Sie drehte sich um und lief zurück zum Pferd, das sie an diesen traurigen Ort gebracht hatte. Am Flughafen schlug sie gedankenverloren fast einen Angestellten zu Brei, weil er behauptete, es gäbe keine Plätze mehr im Flugzeug nach England. Als sie weinend zusammenbrach und ihm erzählte, daß ihre wahre Liebe eine andere Frau heiraten würde, sah er
1. davon ab, sie anzuzeigen und
2. überredete er den Kapitän des Flugzeuges, sie im Cockpit mitfliegen zu lassen.
Der Kapitän war glücklicherweise Italiener und hatte vollstes Verständnis für Wörthersees desparate Lage.

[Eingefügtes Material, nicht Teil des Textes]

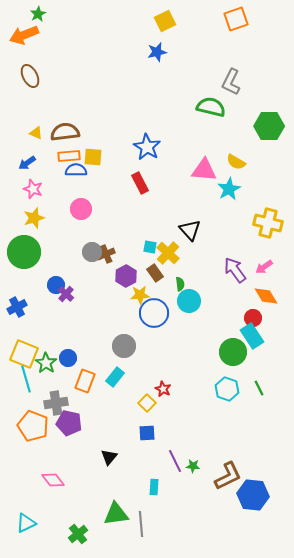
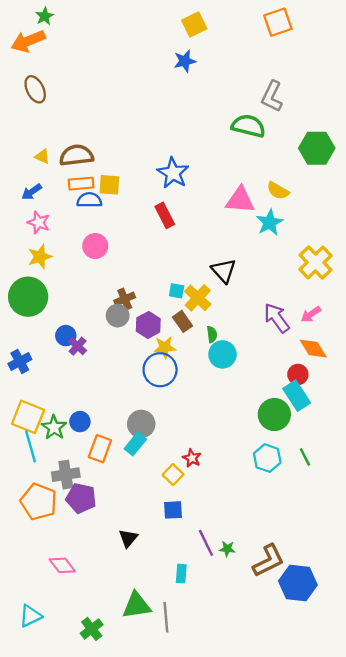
yellow cross: (268, 223) -> (316, 263), turned 32
gray circle: (92, 252) -> (118, 316), moved
blue circle: (154, 313) -> (160, 370), moved
gray circle: (124, 346) -> (141, 424), moved

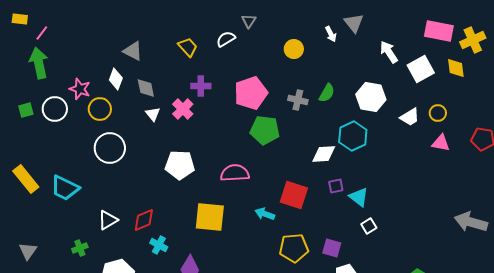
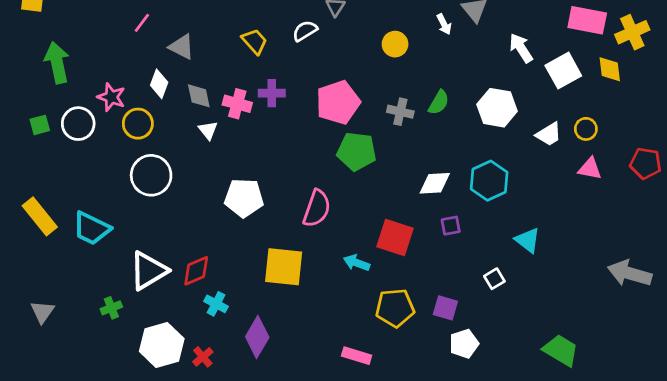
pink line: (42, 33) -> (142, 23), moved
pink cross: (183, 109) -> (237, 104), moved, turned -30
cyan hexagon: (353, 136) -> (489, 181), moved
pink semicircle: (235, 173) -> (317, 208), turned 112
cyan triangle: (359, 197) -> (528, 240), moved
white triangle: (108, 220) -> (148, 271), size x1.5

In London angekommen warf sie sich schluchzend auf ihr Bett. Flora folgte ihr vorsichtig und redete so lange beruhigend auf sie ein, bis ihre Tochter sich ihr anvertraute. Dann ging sie in ihr Arbeitszimmer (nämlich der Eßtisch im Wohnzimmer, damit sie die Kinder immer im Auge hatte) und schrieb Komm sofort her. Sie ist durch. auf ein Stück Papier, das sie mit ihrer Graueule Elfrida wegschickte. Etwa drei Stunden später spürte Wörthersee, die sich auf ihrem Bett in einen unruhigen Schlaf geweint hatte, wie sich jemand neben sie auf die Matratze setzte. Sie drehte den Kopf mit der Erwartung, ihre Mutter zu sehen. Stattdessen blickte sie in die strahlenden Augen Henrys. Er drehte sie auf den Rücken, schlang einen Arm um sie und legte sich auf sie drauf.
„Und wenn du noch einmal nein sagst, leg ich dich übers Knie!" Dann küßte er sie.